What Bouldering Taught me About Business

Bouldering

I’m a huge fan of bouldering. It’s challenges both body and mind, forcing you to use energy wisely and maintain control of movement and breathing. Nimbleness and wit are just as essential as strength, an addictive combination for any problem solver.

While upside down in contemplation, attempting a meager “4” my friend had just completed, I began to consider that the nature of bouldering mirrors that of business.

As a climber, you stare at the bouldering wall, eyeing your different routes in the same way you would eye different strategies or career paths. Some clearly have higher barriers to entry than others. Others provide the same level of difficulty, but in a unique format. Each provide a challenge.

Once you get to climbing, the real parallels come into play.

Business can often like you’re clinging to a wall with all your might. Obstacles like delays, customer support snafus, or dealing with difficult team members can give that same sense of “losing grip.” Serious problems, like those that affect your financial wellbeing, gives the same pit in your stomach feeling as your about to fall.

And in the same way that these obstacles operate as the grips and holds for climbers, which can be mastered, so can the challenges you find in business.

Some are easier to see ahead, grab on to, and move on from, especially at the early stages. But with more difficult routes, you find that you need to use more than just wide-palmed strength to get you through things – you also need your mind. A failure to bring synergy to strength and technique ultimately means failure, and falling from the wall. What’s more, sometimes you just can’t master a hold until you’ve failed at it a few times.
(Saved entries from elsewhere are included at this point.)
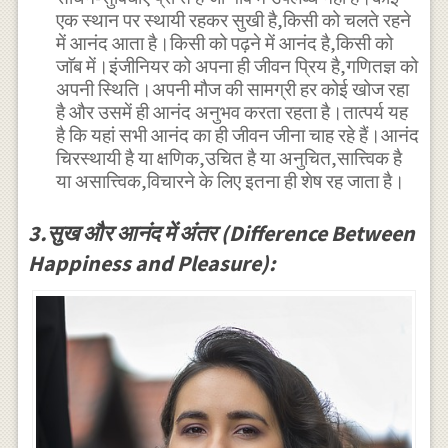
एक स्थान पर स्थायी रहकर सुखी है,किसी को चलते रहने
में आनंद आता है।किसी को पढ़ने में आनंद है,किसी को
जाॅब में।इंजीनियर को अपना ही जीवन प्रिय है,गणितज्ञ को
अपनी स्थिति।अपनी मौज की सामग्री हर कोई खोज रहा
है और उसमें ही आनंद अनुभव करता रहता है।तात्पर्य यह
है कि यहां सभी आनंद का ही जीवन जीना चाह रहे हैं।आनंद
चिरस्थायी है या क्षणिक,उचित है या अनुचित,सात्त्विक है
या असात्त्विक,विचारने के लिए इतना ही शेष रह जाता है।
3.सुख और आनंद में अंतर (Difference Between
Happiness and Pleasure):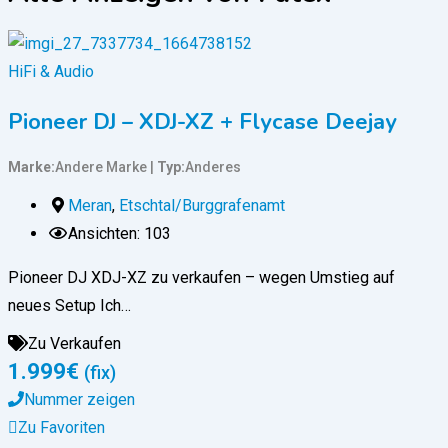
HiFi & Audio
Pioneer DJ – XDJ-XZ + Flycase Deejay
Marke
Andere Marke
Typ
Anderes
Meran
,
Etschtal/Burggrafenamt
Ansichten: 103
Pioneer DJ XDJ-XZ zu verkaufen – wegen Umstieg auf
neues Setup Ich…
Zu Verkaufen
1.999
€
(fix)
Nummer zeigen
Zu Favoriten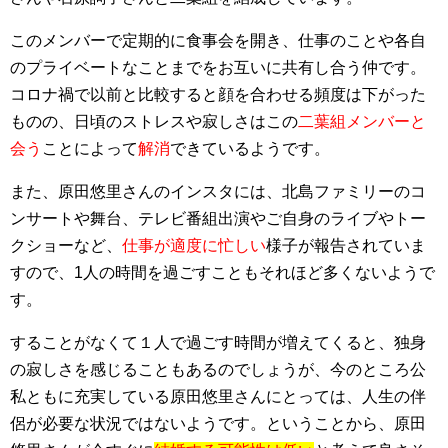
このメンバーで定期的に食事会を開き、仕事のことや各自
のプライベートなことまでをお互いに共有し合う仲です。
コロナ禍で以前と比較すると顔を合わせる頻度は下がった
ものの、日頃のストレスや寂しさはこの
二葉組メンバーと
会う
ことによって
解消
できているようです。
また、原田悠里さんのインスタには、北島ファミリーのコ
ンサートや舞台、テレビ番組出演やご自身のライブやトー
クショーなど、
仕事が適度に忙しい
様子が報告されていま
すので、1人の時間を過ごすこともそれほど多くないようで
す。
することがなくて１人で過ごす時間が増えてくると、独身
の寂しさを感じることもあるのでしょうが、今のところ公
私ともに充実している原田悠里さんにとっては、人生の伴
侶が必要な状況ではないようです。ということから、原田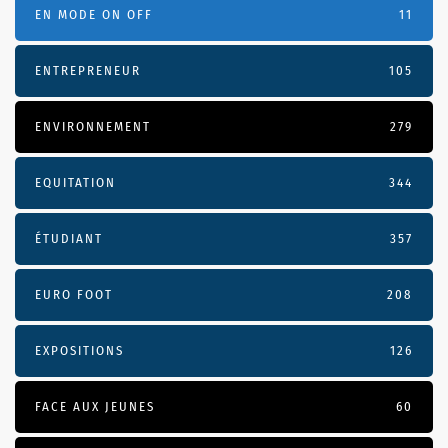
EN MODE ON OFF
11
ENTREPRENEUR
105
ENVIRONNEMENT
279
EQUITATION
344
ÉTUDIANT
357
EURO FOOT
208
EXPOSITIONS
126
FACE AUX JEUNES
60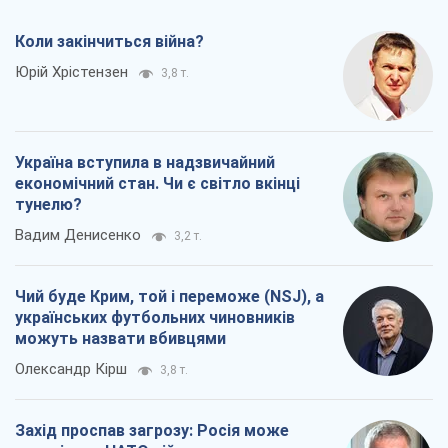
тунелю?
Вадим Денисенко
3,2 т.
Чий буде Крим, той і переможе (NSJ), а
українських футбольних чиновників
можуть назвати вбивцями
Олександр Кірш
3,8 т.
Захід проспав загрозу: Росія може
перевірити НАТО війною
Леонід Невзлін
6,6 т.
Всі думки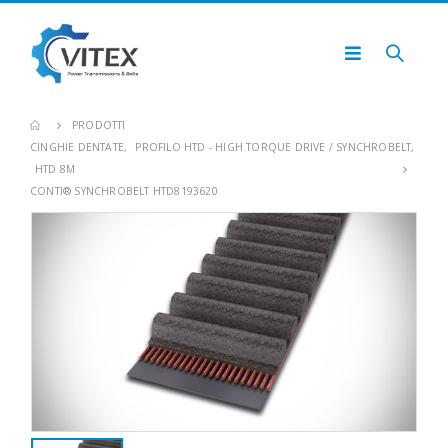
PRODOTTI
CINGHIE DENTATE
,
PROFILO HTD - HIGH TORQUE DRIVE / SYNCHROBELT
,
HTD 8M
CONTI® SYNCHROBELT HTD8193620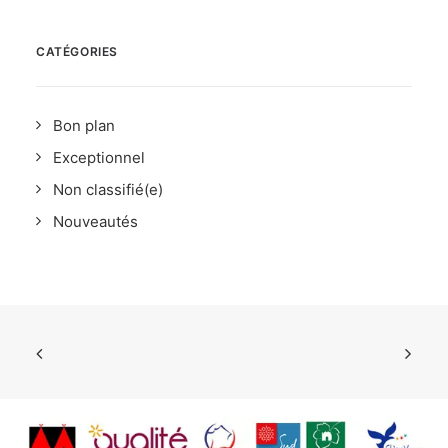
CATÉGORIES
Bon plan
Exceptionnel
Non classifié(e)
Nouveautés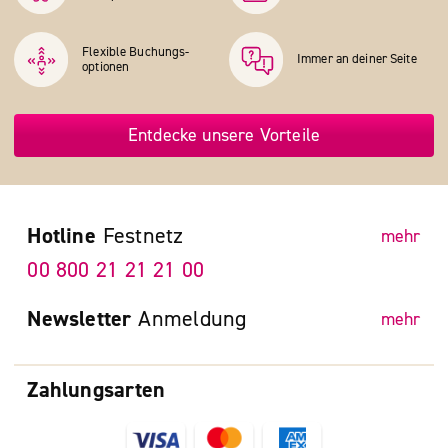
Flexible Buchungs­
Immer an deiner Seite
optionen
Entdecke unsere Vorteile
Hotline
Festnetz
mehr
00 800 21 21 21 00
Newsletter
Anmeldung
mehr
Zahlungsarten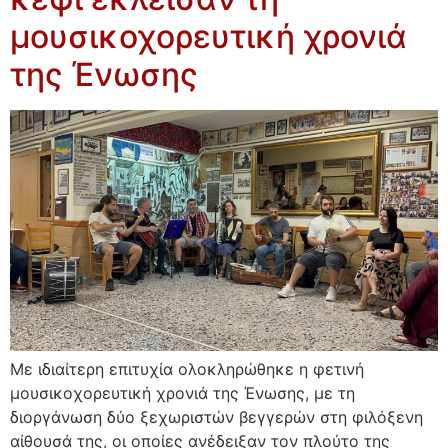
μουσικοχορευτική χρονιά
της Ένωσης
Με ιδιαίτερη επιτυχία ολοκληρώθηκε η φετινή
μουσικοχορευτική χρονιά της Ένωσης, με τη
διοργάνωση δύο ξεχωριστών βεγγερών στη φιλόξενη
αίθουσά της, οι οποίες ανέδειξαν τον πλούτο της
It was there, when I was upside down and falling, that bouldering helped me then understand a key lesson in business:

Success requires both a mastery of many obstacles and dedication to learning, even if it means failing at times.

In the same way you cannot expect yourself to be able to master a difficult route the first time in the gym, you cannot expect to master difficult elements of business the first time around either. It doesn’t mean you can’t do them – it means you needs put in the time to learn the fundamentals of the hold, practice, and then execute.

Do you find any parallels in your life to the challenges of business? What are they and how have they taught you to advance yourself?